Nicoleta Esinencu – L’évangile selon Marie

Je vais vous parler d’une lecture qui m’a coupé le souffle. Par la puissance de son message, par l’insoumission et la révolte qui y explosent. Il s’agit de L’évangile selon Marie, suivi de L’apocalypse selon Lilith et L’arche de Noréa : une trilogie où l’autrice moldave Nicoleta Esinencu libère la parole des femmes, opprimées et écrasées par le patriarcat. 

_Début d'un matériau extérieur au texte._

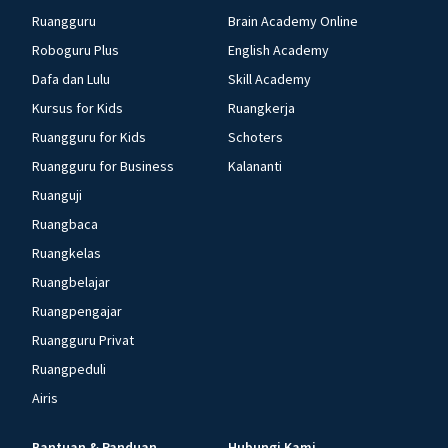
Ruangguru
Brain Academy Online
Roboguru Plus
English Academy
Dafa dan Lulu
Skill Academy
Kursus for Kids
Ruangkerja
Ruangguru for Kids
Schoters
Ruangguru for Business
Kalananti
Ruanguji
Ruangbaca
Ruangkelas
Ruangbelajar
Ruangpengajar
Ruangguru Privat
Ruangpeduli
Airis
Bantuan & Panduan
Hubungi Kami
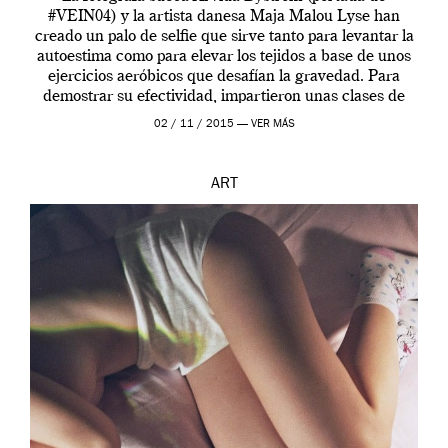
#VEIN04) y la artista danesa Maja Malou Lyse han
creado un palo de selfie que sirve tanto para levantar la
autoestima como para elevar los tejidos a base de unos
ejercicios aeróbicos que desafían la gravedad. Para
demostrar su efectividad, impartieron unas clases de
prueba en el Tate […]
02 / 11 / 2015 —
VER MÁS
ART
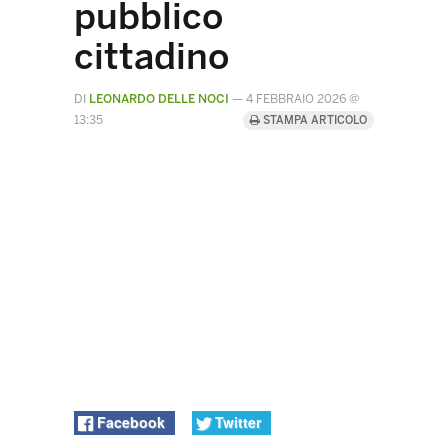
pubblico
cittadino
DI
LEONARDO DELLE NOCI
—
4 FEBBRAIO 2026 @
13:35
STAMPA ARTICOLO
Facebook
Twitter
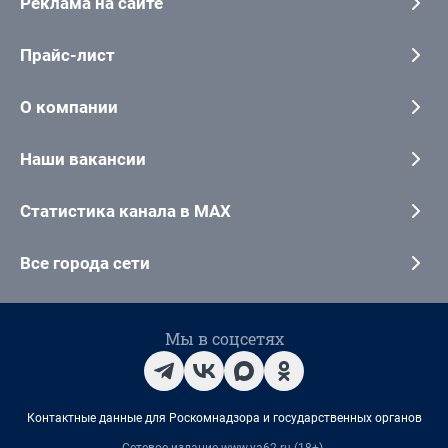
Реклама на сайте
Прайс-лист
О компании
Наши вакансии
Статистика канала в MAX
Все города сети
Мы в соцсетях
Контактные данные для Роскомнадзора и государственных органов
Сетевое издание www.ya62.ru (18+).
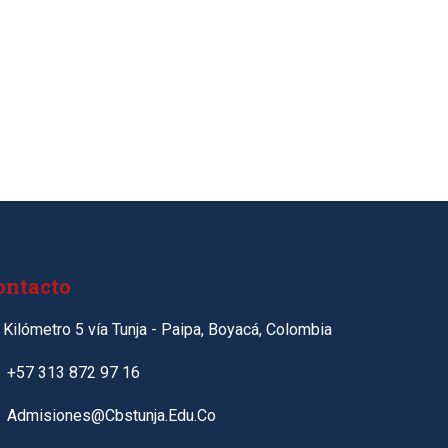
ontacto
Kilómetro 5 vía Tunja - Paipa, Boyacá, Colombia
+57 313 872 97 16
Admisiones@cbstunja.edu.co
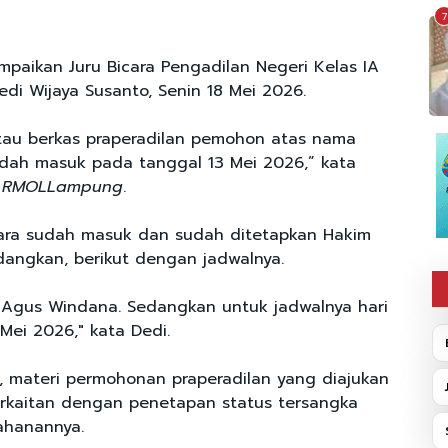
7
mpaikan Juru Bicara Pengadilan Negeri Kelas IA
di Wijaya Susanto, Senin 18 Mei 2026.
tau berkas praperadilan pemohon atas nama
sudah masuk pada tanggal 13 Mei 2026,” kata
i
RMOLLampung
.
kara sudah masuk dan sudah ditetapkan Hakim
angkan, berikut dengan jadwalnya.
 Agus Windana. Sedangkan untuk jadwalnya hari
Mei 2026," kata Dedi.
, materi permohonan praperadilan yang diajukan
berkaitan dengan penetapan status tersangka
ahanannya.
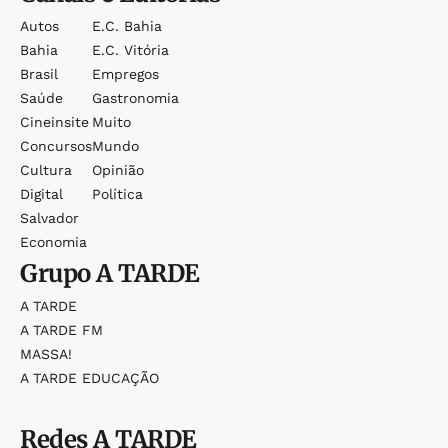
Autos
E.c. Bahia
Bahia
E.c. Vitória
Brasil
Empregos
Saúde
Gastronomia
Cineinsite
Muito
Concursos
Mundo
Cultura
Opinião
Digital
Política
Salvador
Economia
Grupo
A TARDE
A TARDE
A TARDE FM
MASSA!
A TARDE EDUCAÇÃO
Redes
A TARDE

« Par exemple, l’État islamique croit que si tu es tué par une femme, tu n’iras pas au paradis. Les femmes sont devenues leurs peurs numéro un. Tellement ils nous craignent .
[…]

Toutes les femmes du monde sont à mes côtés quand je lutte contre la violence des hommes.
Je n’ai jamais eu l’impression de mener cette lutte toute seule. Peu importe les distances qui nous séparent dans ce monde, nous sentons toutes que nous sommes ensemble. »

En réécrivant ces textes fondateurs de la religion chrétienne occidentale, elle en renverse la domination masculine et fait résonner la voix des oubliées ou des faire-valoir.
Ici, Marie n’est plus un simple vaisseau, une matrice fécondée par miracle pour ne pas entacher sa virginité. Elle est déesse, intégrale et puissante.
Lilith retrouve aussi son entièreté et son pouvoir. Elle qui fut la première femme, modelée de la même terre qu’Adam, son égale (contrairement à Eve qui en est le fruit, le résidu). Dans la Genèse, Lilith est chassée du jardin d’Eden pour avoir refusé de se soumettre à l’homme, ce qui est considéré comme un péché puisqu’elle finit tout droit aux enfers et est encore connu de nos jours pour être une créature démoniaque… Des exemples parmi tant d’autres, qui en disent long sur la place du féminin dans la bible.
Enfin, tout se termine avec Noréa, qui venge toutes ses sœurs en balayant aussi bien la bible patriarcale que le machisme consumériste, lors d’une apocalypse en pluie diluvienne, le déluge. L’eau élément souvent rapporté à la femme, lave ici le monde et la nature d’un joug sectaire et sexiste. 

« * Et il dit à Eve
* ce n’est pas la femme qui a fait l’homme
* mais l’homme qui a fait la femme
* et il dit à Eve
* je suis ton maître
* soit docile
* soit modeste
* soit humble
* soit soumise
* ton destin et de nos multiplier »

Les prières, les paroles d’apôtresses et les nouvelles liturgies sont entrecoupées de fragments de vies et de citations. Entre les versets réécrits aux féminins, des scènes d’entraides sororales se heurtent à la haine genrée de la misogynie, ce pilier culturel oppressif dictant son rôle à la femme. Elle est ménagère et/ou ventre. On peut la violer, la tabasser. Elle doit se taire ou elle est tuée. 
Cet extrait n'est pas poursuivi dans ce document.